In a perfect world, savings accounts and retirements plans are used for what they are intended for, your future. However, life tends to deliver the unexpected. Between now and then, you could encounter a health crisis, a layoff at work, or even the businesses opportunity of a lifetime. Roth contributions can be withdrawn penalty-free at any time. So if you are faced with a curve ball, a RIRA just might be the answer. However, there is one caveat, you must be at least 59 1/2 years old to access your earnings, but there are several exceptions that allow for earlier withdrawals. Education costs, some unreimbursed medical expenses, back taxes, and up to $10,000 for first time homebuyers all qualify.

3. Diversify through Mutual Funds (MF): Once you reach your thirties and have established the basics, it's a good time to branch out. Mutual funds allow investors to reach diversification through the purchase of a collection of stocks, bonds, and other securities. They are typically actively managed to try to beat the performance of an index like the S&P 500. A MF can be traded only after the close of trading each day. It has a minimum holding period and there are penalties for selling early.
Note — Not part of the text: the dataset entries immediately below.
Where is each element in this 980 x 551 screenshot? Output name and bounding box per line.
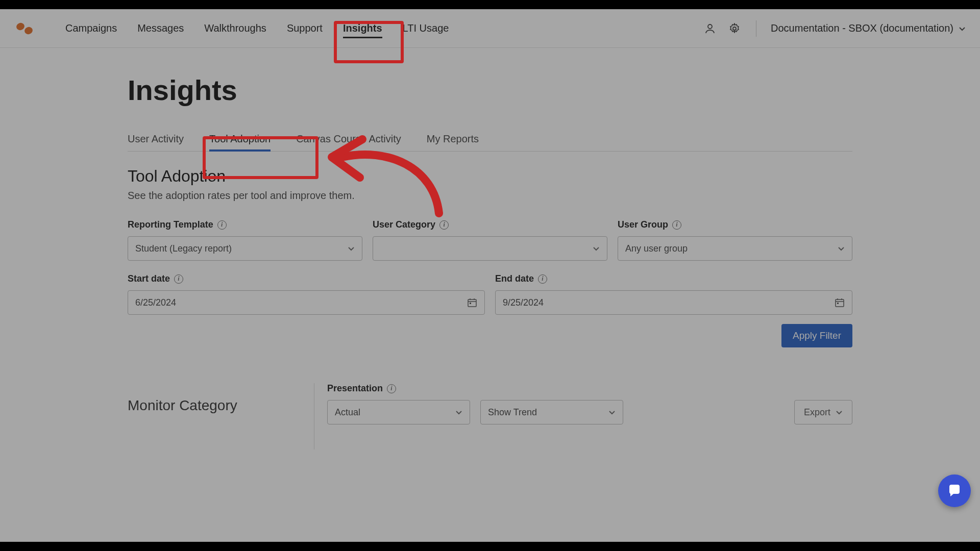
account-label: Documentation - SBOX (documentation) (771, 22, 953, 34)
info-icon[interactable]: i (439, 220, 449, 230)
section-title: Tool Adoption (128, 167, 852, 186)
page-title: Insights (128, 73, 852, 107)
start-date-label: Start date i (128, 273, 485, 284)
user-category-label: User Category i (373, 219, 607, 230)
main-nav: Campaigns Messages Walkthroughs Support … (55, 17, 459, 39)
nav-support[interactable]: Support (277, 17, 333, 39)
vertical-divider (314, 383, 314, 449)
chevron-down-icon (608, 409, 616, 416)
calendar-icon (835, 297, 845, 308)
chevron-down-icon (836, 409, 843, 416)
svg-point-2 (708, 24, 712, 29)
account-switcher[interactable]: Documentation - SBOX (documentation) (771, 22, 966, 34)
info-icon[interactable]: i (538, 274, 547, 284)
svg-rect-9 (836, 299, 844, 307)
info-icon[interactable]: i (672, 220, 681, 230)
svg-point-3 (733, 27, 736, 30)
nav-messages[interactable]: Messages (127, 17, 194, 39)
info-icon[interactable]: i (217, 220, 227, 230)
brand-logo[interactable] (14, 18, 35, 39)
top-navbar: Campaigns Messages Walkthroughs Support … (0, 9, 980, 48)
section-description: See the adoption rates per tool and impr… (128, 190, 852, 202)
gear-icon[interactable] (727, 21, 742, 36)
chat-icon (947, 484, 962, 498)
end-date-label: End date i (495, 273, 852, 284)
monitor-category-heading: Monitor Category (128, 383, 291, 414)
info-icon[interactable]: i (387, 384, 396, 393)
presentation-trend-select[interactable]: Show Trend (480, 400, 623, 424)
logo-icon (14, 18, 35, 39)
presentation-label: Presentation i (327, 383, 852, 394)
end-date-input[interactable]: 9/25/2024 (495, 290, 852, 315)
calendar-icon (467, 297, 477, 308)
svg-rect-4 (468, 299, 476, 307)
svg-rect-13 (837, 303, 839, 304)
svg-point-0 (15, 21, 26, 31)
chevron-down-icon (455, 409, 462, 416)
chevron-down-icon (348, 245, 355, 252)
svg-rect-8 (470, 303, 471, 304)
apply-filter-button[interactable]: Apply Filter (781, 324, 852, 347)
presentation-actual-select[interactable]: Actual (327, 400, 470, 424)
nav-campaigns[interactable]: Campaigns (55, 17, 127, 39)
svg-point-1 (23, 26, 34, 35)
user-group-select[interactable]: Any user group (618, 236, 852, 261)
start-date-input[interactable]: 6/25/2024 (128, 290, 485, 315)
reporting-template-label: Reporting Template i (128, 219, 362, 230)
chevron-down-icon (593, 245, 600, 252)
reporting-template-select[interactable]: Student (Legacy report) (128, 236, 362, 261)
insights-tabs: User Activity Tool Adoption Canvas Cours… (128, 127, 852, 152)
nav-insights[interactable]: Insights (333, 17, 393, 39)
tab-tool-adoption[interactable]: Tool Adoption (209, 127, 271, 151)
info-icon[interactable]: i (174, 274, 183, 284)
user-group-label: User Group i (618, 219, 852, 230)
divider (756, 20, 756, 37)
chevron-down-icon (838, 245, 845, 252)
tab-canvas-course-activity[interactable]: Canvas Course Activity (296, 127, 401, 151)
tab-my-reports[interactable]: My Reports (427, 127, 479, 151)
chevron-down-icon (959, 25, 966, 32)
help-chat-fab[interactable] (938, 474, 971, 507)
nav-lti-usage[interactable]: LTI Usage (393, 17, 459, 39)
user-icon[interactable] (703, 21, 717, 36)
tab-user-activity[interactable]: User Activity (128, 127, 184, 151)
nav-walkthroughs[interactable]: Walkthroughs (194, 17, 277, 39)
user-category-select[interactable] (373, 236, 607, 261)
export-button[interactable]: Export (794, 400, 852, 424)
Fund holding are disclosed quarterly, and average annual expenses are 1.42%.

4. Put your Windfall to Work: It can be tempting to spend an unexpected cash flow immediately. Instead, take that tax refund, Christmas bonus, or sales commission and invest it in your future. A good rule of thumb is to designate your salaried income for your expenses, and earmark the extras for retirement. In fact, Uncle Sam has made it easier to save for the future. Tax payers can now direct deposit their federal and state refunds into qualified retirement accounts.
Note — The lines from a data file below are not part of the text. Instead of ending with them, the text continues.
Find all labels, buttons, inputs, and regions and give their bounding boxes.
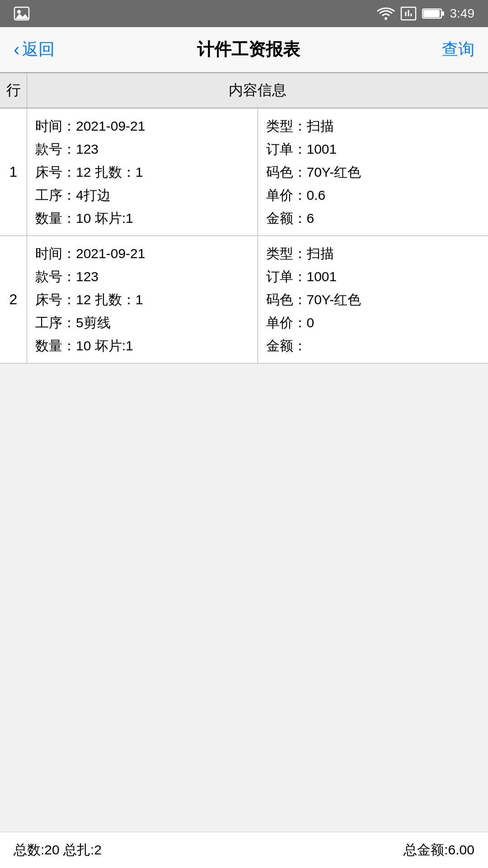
col-row-header: 行 [0, 73, 27, 108]
cell-amount: 金额：6 [266, 208, 480, 228]
cell-amount: 金额： [266, 335, 480, 356]
col-content-header: 内容信息 [27, 73, 488, 108]
data-table: 行 内容信息 1 时间：2021-09-21 款号：123 床号：12 扎数：1… [0, 72, 488, 363]
svg-rect-9 [423, 10, 440, 17]
cell-color: 码色：70Y-红色 [266, 289, 480, 310]
image-icon [14, 5, 30, 22]
row-content: 时间：2021-09-21 款号：123 床号：12 扎数：1 工序：5剪线 数… [27, 236, 488, 363]
nav-bar: ‹ 返回 计件工资报表 查询 [0, 27, 488, 72]
cell-time: 时间：2021-09-21 [35, 116, 249, 136]
footer-total-count: 总数:20 总扎:2 [14, 841, 102, 859]
cell-color: 码色：70Y-红色 [266, 162, 480, 182]
cell-quantity: 数量：10 坏片:1 [35, 335, 249, 356]
cell-bed: 床号：12 扎数：1 [35, 289, 249, 310]
cell-price: 单价：0 [266, 312, 480, 333]
table-row: 1 时间：2021-09-21 款号：123 床号：12 扎数：1 工序：4打边… [0, 108, 488, 236]
cell-type: 类型：扫描 [266, 243, 480, 264]
cell-order: 订单：1001 [266, 266, 480, 287]
cell-order: 订单：1001 [266, 139, 480, 159]
content-right: 类型：扫描 订单：1001 码色：70Y-红色 单价：0.6 金额：6 [258, 108, 488, 236]
cell-process: 工序：4打边 [35, 185, 249, 205]
cell-type: 类型：扫描 [266, 116, 480, 136]
cell-time: 时间：2021-09-21 [35, 243, 249, 264]
status-time: 3:49 [450, 6, 475, 21]
svg-rect-8 [442, 11, 444, 16]
cell-style: 款号：123 [35, 139, 249, 159]
footer-total-amount: 总金额:6.00 [404, 841, 474, 859]
back-label: 返回 [22, 38, 55, 61]
cell-process: 工序：5剪线 [35, 312, 249, 333]
cell-bed: 床号：12 扎数：1 [35, 162, 249, 182]
page-title: 计件工资报表 [197, 38, 300, 61]
content-right: 类型：扫描 订单：1001 码色：70Y-红色 单价：0 金额： [258, 236, 488, 363]
back-button[interactable]: ‹ 返回 [14, 38, 55, 61]
status-bar-left [14, 5, 30, 22]
cell-quantity: 数量：10 坏片:1 [35, 208, 249, 228]
svg-point-1 [17, 10, 21, 14]
table-header: 行 内容信息 [0, 72, 488, 108]
signal-icon [400, 6, 417, 21]
row-number: 1 [0, 108, 27, 236]
row-content: 时间：2021-09-21 款号：123 床号：12 扎数：1 工序：4打边 数… [27, 108, 488, 236]
battery-icon [422, 7, 445, 20]
svg-point-2 [385, 17, 387, 20]
wifi-icon [377, 6, 395, 21]
cell-price: 单价：0.6 [266, 185, 480, 205]
status-bar: 3:49 [0, 0, 488, 27]
status-bar-right: 3:49 [377, 6, 475, 21]
query-button[interactable]: 查询 [442, 38, 474, 61]
empty-area [0, 363, 488, 832]
cell-style: 款号：123 [35, 266, 249, 287]
row-number: 2 [0, 236, 27, 363]
chevron-left-icon: ‹ [14, 39, 19, 60]
content-left: 时间：2021-09-21 款号：123 床号：12 扎数：1 工序：5剪线 数… [27, 236, 258, 363]
content-left: 时间：2021-09-21 款号：123 床号：12 扎数：1 工序：4打边 数… [27, 108, 258, 236]
footer: 总数:20 总扎:2 总金额:6.00 [0, 832, 488, 868]
table-row: 2 时间：2021-09-21 款号：123 床号：12 扎数：1 工序：5剪线… [0, 236, 488, 363]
5. Plan for Healthcare Expenses: According to Fidelity Investments, a 65-year old couple retiring in 2016 will require at least $260,000 to cover medical costs throughout their retirement. That's why it's critical to plan ahead in your 30s. Why? At this point, you are likely pretty healthy, and have yet to incur exorbitant healthcare costs. Take advantage of your youth and health, and enroll in a high-deductible healthcare plan where you're eligible to draw on a Health Savings Account (HSA). An HSA is a financial product that allows investors to park thousands of pre-tax dollars every year. It never expires, and you won't pay taxes on your growing investment or when you access the funds. (As long as you use the money for qualified health expenses).
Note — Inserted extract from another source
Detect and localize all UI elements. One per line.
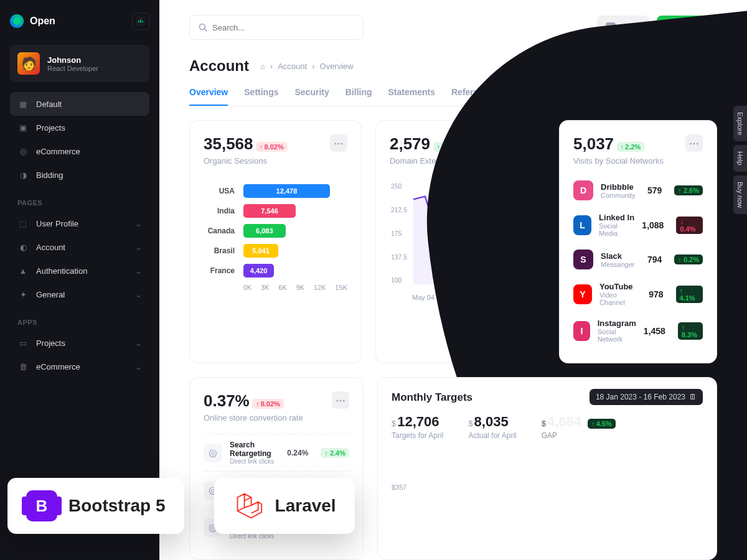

6. Leverage Investment Alternatives Like Real Estate: And finally, look beyond traditional investments. Real estate can be a meaningful way to achieve greater diversification. In our parent's generation, real estate investing was reserved for the wealthiest of the wealthy. Buy-in requirements were upwards of $100,000, and if you didn't socialize with the elite, you were left out in the cold. Recently, it all changed when legislative and regulatory action disrupted the default, and provided access to a new wave of investors. With as little as a few thousand dollars, you can take advantage of lending or real estate crowdfunding opportunities to achieve measurable returns for years to come.

Start Retirement Saving Now & Stress Less Later.

Financial planning for your retirement may seem like a daunting task, but if you put in the time now, you can better prepare for the years ahead. As with any investment, it is critical that your profile for risk matches your portfolio. And remember, you have time on your side, small investments today will make a world of difference for your future.